→ TASK TO COMPLETE
Restate word for word the entries below, starting at the line with "Suscribirse" and ending at the line with "200 ton tnt". Keep both end lines and omit the pictures.

→ DATASET ENTRIES
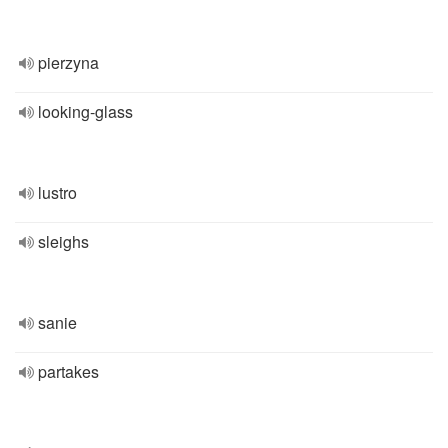
pierzyna
looking-glass
lustro
sleighs
sanie
partakes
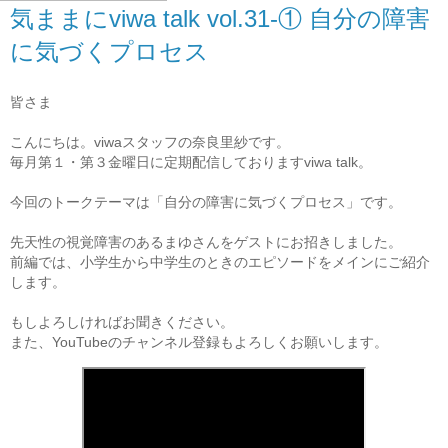
気ままにviwa talk vol.31-① 自分の障害
に気づくプロセス
皆さま
こんにちは。viwaスタッフの奈良里紗です。
毎月第１・第３金曜日に定期配信しておりますviwa talk。
今回のトークテーマは「自分の障害に気づくプロセス」です。
先天性の視覚障害のあるまゆさんをゲストにお招きしました。
前編では、小学生から中学生のときのエピソードをメインにご紹介
します。
もしよろしければお聞きください。
また、YouTubeのチャンネル登録もよろしくお願いします。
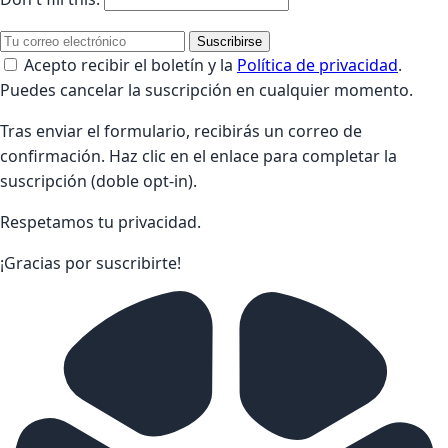
Suscribirse
Acepto recibir el boletín y la
Política de privacidad
.
Puedes cancelar la suscripción en cualquier momento.
Tras enviar el formulario, recibirás un correo de
confirmación. Haz clic en el enlace para completar la
suscripción (doble opt-in).
Respetamos tu privacidad.
¡Gracias por suscribirte!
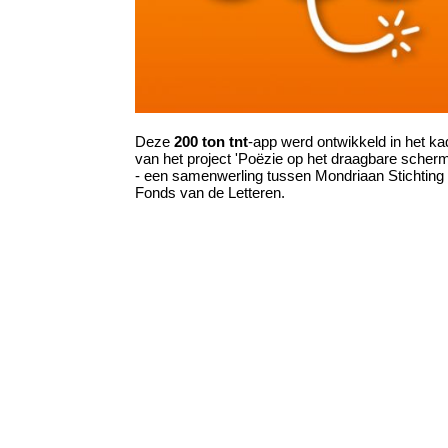
Deze
200 ton tnt
-app werd ontwikkeld in het ka
van het project 'Poëzie op het draagbare scher
- een samenwerling tussen Mondriaan Stichting
Fonds van de Letteren.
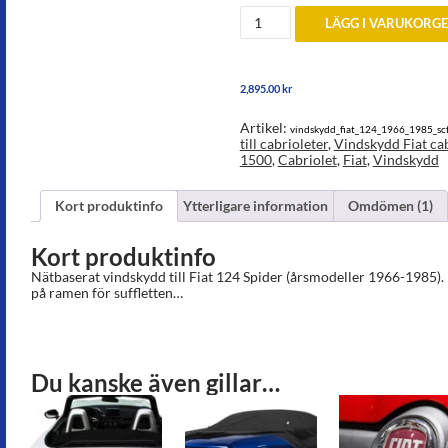
Vindskydd
LÄGG I VARUKORG
till
Fiat
Abarth
124
2,895.00
kr
Spider
1966
till
Artikel:
vindskydd_fiat_124_1966_1985_sc
1985
till cabrioleter
,
Vindskydd Fiat ca
mängd
1500
,
Cabriolet
,
Fiat
,
Vindskydd
Kort produktinfo
Ytterligare information
Omdömen (1)
Kort produktinfo
Nätbaserat vindskydd till Fiat 124 Spider (årsmodeller 1966-1985). 
på ramen för suffletten…
Du kanske även gillar…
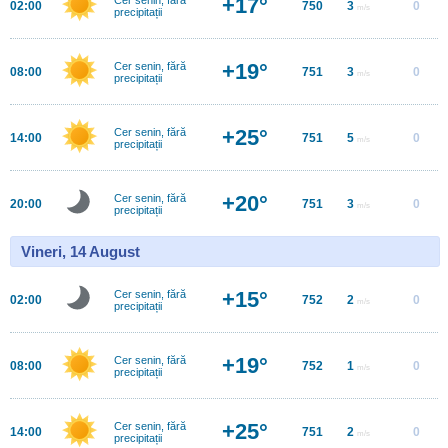
+17°
02:00
750
3
0
m/s
precipitații
+19°
Cer senin, fără
08:00
751
3
0
m/s
precipitații
+25°
Cer senin, fără
14:00
751
5
0
m/s
precipitații
+20°
Cer senin, fără
20:00
751
3
0
m/s
precipitații
Vineri, 14 August
+15°
Cer senin, fără
02:00
752
2
0
m/s
precipitații
+19°
Cer senin, fără
08:00
752
1
0
m/s
precipitații
+25°
Cer senin, fără
14:00
751
2
0
m/s
precipitații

→ RESPONSE TO THIS TASK
Suscribirse
Acepto recibir el boletín y la
Política de privacidad
.
Puedes cancelar la suscripción en cualquier momento.
Tras enviar el formulario, recibirás un correo de
confirmación. Haz clic en el enlace para completar la
suscripción (doble opt-in).
Respetamos tu privacidad.
¡Gracias por suscribirte!
Deze
200 ton tnt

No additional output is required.